Несмотря на злобу в глазах, Грибов расхохотался.
— Да, я же обещал. Только не придет она, думаю.
— Я обязан сообщить вам еще кое-что, — Ивакин прокашлялся. — Дело не закончено. А я так не люблю. Теперь я буду искать улики против вас. Думаю, я найду киллера. Я сделаю все возможное, чтобы доказать и вашу причастность.
— Пожалуйста, — насмешливо произнес Грибов и нажал кнопку, видимо, давая понять секретарше, что звонки могут начинаться.

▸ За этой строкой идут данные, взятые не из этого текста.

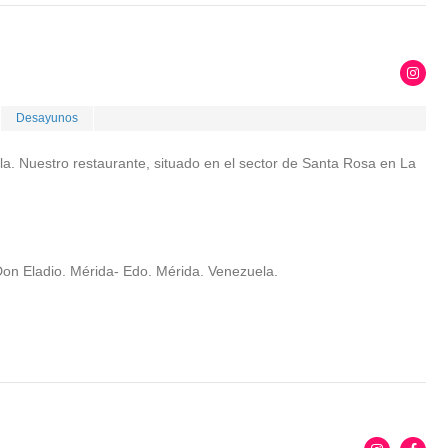
Desayunos
a. Nuestro restaurante, situado en el sector de Santa Rosa en La
Don Eladio. Mérida- Edo. Mérida. Venezuela.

— Если же мне не удастся сделать это, я все равно доведу свою правду до максимально возможного числа людей.
Телефон зазвонил, но Грибов быстро снял трубку и снова положил на место.
— Это как? — спросил он, прищурившись.
— Ну, буду бороться с вами вашим же оружием.
— Через газеты, что ли? — Грибов покачал головой. — Ни одна газета не возьмется печатать что- либо против меня. Может, коммунисты только. Так ведь засужу я их. Это не начальник ли вашей дочери вас надоумил? Он меня ненавидит.
— Если честно, надоумил один судебный процесс, — сказал Ивакин и встал. — Как раз одна неудавшаяся попытка засудить и надоумила. До свидания? — осторожно сказал он.